Content starts

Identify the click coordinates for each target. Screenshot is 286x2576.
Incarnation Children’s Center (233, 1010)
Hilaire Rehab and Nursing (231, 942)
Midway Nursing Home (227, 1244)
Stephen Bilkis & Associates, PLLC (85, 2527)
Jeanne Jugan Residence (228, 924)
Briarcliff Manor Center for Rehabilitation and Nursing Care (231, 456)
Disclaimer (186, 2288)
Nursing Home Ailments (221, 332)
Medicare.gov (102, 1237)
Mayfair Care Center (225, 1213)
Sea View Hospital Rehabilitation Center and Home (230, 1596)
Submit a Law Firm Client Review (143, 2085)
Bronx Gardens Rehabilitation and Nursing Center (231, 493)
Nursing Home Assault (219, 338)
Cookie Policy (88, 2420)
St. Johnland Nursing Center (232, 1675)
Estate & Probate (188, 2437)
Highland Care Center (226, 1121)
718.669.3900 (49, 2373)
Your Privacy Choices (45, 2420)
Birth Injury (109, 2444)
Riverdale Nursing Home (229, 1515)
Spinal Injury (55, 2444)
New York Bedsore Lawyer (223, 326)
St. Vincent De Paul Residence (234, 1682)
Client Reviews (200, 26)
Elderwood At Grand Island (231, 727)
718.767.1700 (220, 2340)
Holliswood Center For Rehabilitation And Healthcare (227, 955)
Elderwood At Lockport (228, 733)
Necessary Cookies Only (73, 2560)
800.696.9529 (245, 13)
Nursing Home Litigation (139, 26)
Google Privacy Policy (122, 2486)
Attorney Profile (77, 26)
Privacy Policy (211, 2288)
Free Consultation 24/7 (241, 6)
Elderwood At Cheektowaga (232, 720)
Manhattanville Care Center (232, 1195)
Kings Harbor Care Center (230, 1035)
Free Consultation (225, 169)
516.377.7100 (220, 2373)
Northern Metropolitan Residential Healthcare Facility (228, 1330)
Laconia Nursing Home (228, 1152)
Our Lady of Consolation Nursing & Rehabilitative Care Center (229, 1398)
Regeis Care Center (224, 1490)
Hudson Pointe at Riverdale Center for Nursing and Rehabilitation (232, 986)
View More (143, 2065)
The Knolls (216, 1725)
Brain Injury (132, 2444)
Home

Content ends

What is required. Please, from the entries above, set down exactly the lines from the one containing "Elderwood At Grand Island (231, 727)" through the one containing "Our Lady of", and only those.

Response to the task.
Elderwood At Grand Island (231, 727)
718.767.1700 (220, 2340)
Holliswood Center For Rehabilitation And Healthcare (227, 955)
Elderwood At Lockport (228, 733)
Necessary Cookies Only (73, 2560)
800.696.9529 (245, 13)
Nursing Home Litigation (139, 26)
Google Privacy Policy (122, 2486)
Attorney Profile (77, 26)
Privacy Policy (211, 2288)
Free Consultation 24/7 (241, 6)
Elderwood At Cheektowaga (232, 720)
Manhattanville Care Center (232, 1195)
Kings Harbor Care Center (230, 1035)
Free Consultation (225, 169)
516.377.7100 (220, 2373)
Northern Metropolitan Residential Healthcare Facility (228, 1330)
Laconia Nursing Home (228, 1152)
Our Lady of Consolation Nursing & Rehabilitative Care Center (229, 1398)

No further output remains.